C: You shoot yourself in the foot.
C++: You accidently create a dozen instances of yourself and shoot them all in the foot. Providing emergency medical assistance is impossible since you can't tell which are bitwise copies and which are just pointing at others and saying "That's me, over there."
Oolite: Elite-like game. For Mac, Linux and Windows
I sure the hell am glad that patenting software wasn't in vogue when Dr. Codd published relational theory. Or even for that matter file systems, GUI's, ASCII, keyboards, mice, you name it. Even command prompts.
Table-ized A.I.
I'll make a couple of quick comments:
First, claim 1 may be invalid under 35 U.S.C. 101 as claiming unpatentable subject matter. It has been my experience that a 35 U.S.C. 101 rejection will issue against a "software patent" where the claim is not directed to something that produces a "useful, tangible, and concrete" result (see, State Street Bank v. Signature). More often, this type of rejection will issue against a claim (not an application), where the claim is directed to purely mathematical operations with no tie-in to hardware to perform that operation. In reading claim 1, there appears to be no claimed hardware that performs the algorithm recited, and hence, I would argue that the claim is invalid. For a more thorough discussion of patentable subject-matter, please see Section 2106.1 of the Manual of Patent Examination and Procedure. However, without looking at the image file wrapper, I don't know what rejections were applied to this application to determine whether claim 1 was amended to overcome this specific rejection.

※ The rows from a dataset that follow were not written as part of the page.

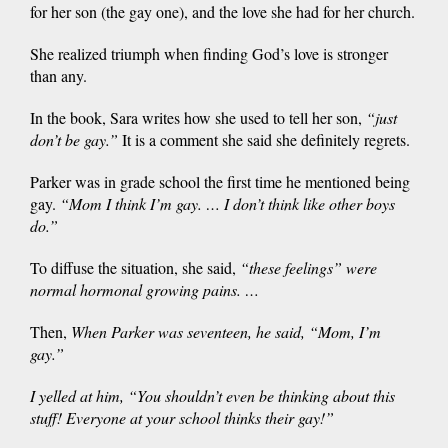
for her son (the gay one), and the love she had for her church.
She realized triumph when finding God’s love is stronger
than any.
In the book, Sara writes how she used to tell her son,
“
just
don’t be gay.
”
It is a comment she said she definitely regrets.
Parker was in grade school the first time he mentioned being
gay.
“
Mom I think I’m gay. … I don’t think like other boys
do
.”
To diffuse the situation, she said,
“
these feelings” were
normal hormonal growing pains. …
Then,
When Parker was seventeen, he said, “Mom, I’m
gay.”
I yelled at him, “You shouldn’t even be thinking about this
stuff! Everyone at your school thinks their gay!”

Now, that being said, if you are concerned about invalidating this patent (which I'll note issued in April 2006, almost one year ago), you should first find "prior art" before the earliest filing date of the application. In this case, that date appears to be September 26, 2002. I say "appears to be" because the application does not claim priority to an earlier filed foreign application or U.S. provisional application. Next, after gathering your pre-September 26, 2002, you should follow the re-examination procedures for submission. See Section 2200 of the MPEP. Keep in mind, that when a third-party submits prior art for a re-examination proceeding, the prior art should present a new question of patentability. After submission of the "prior art," that third-party is generally not allowed to make comments during the re-examination proceeding. Hence, if the USPTO finds that the "prior art" does not present a new question of patentability, you may have inadvertently made the patent "stronger" and less likely to be invalidated during litigation. Accordingly, you should consider whether infringing this patent may be better procedure, and thus filing a motion that the patent is, in fact, invalid.
This views represent my own and are in no way affiliated with any government organization or private entity.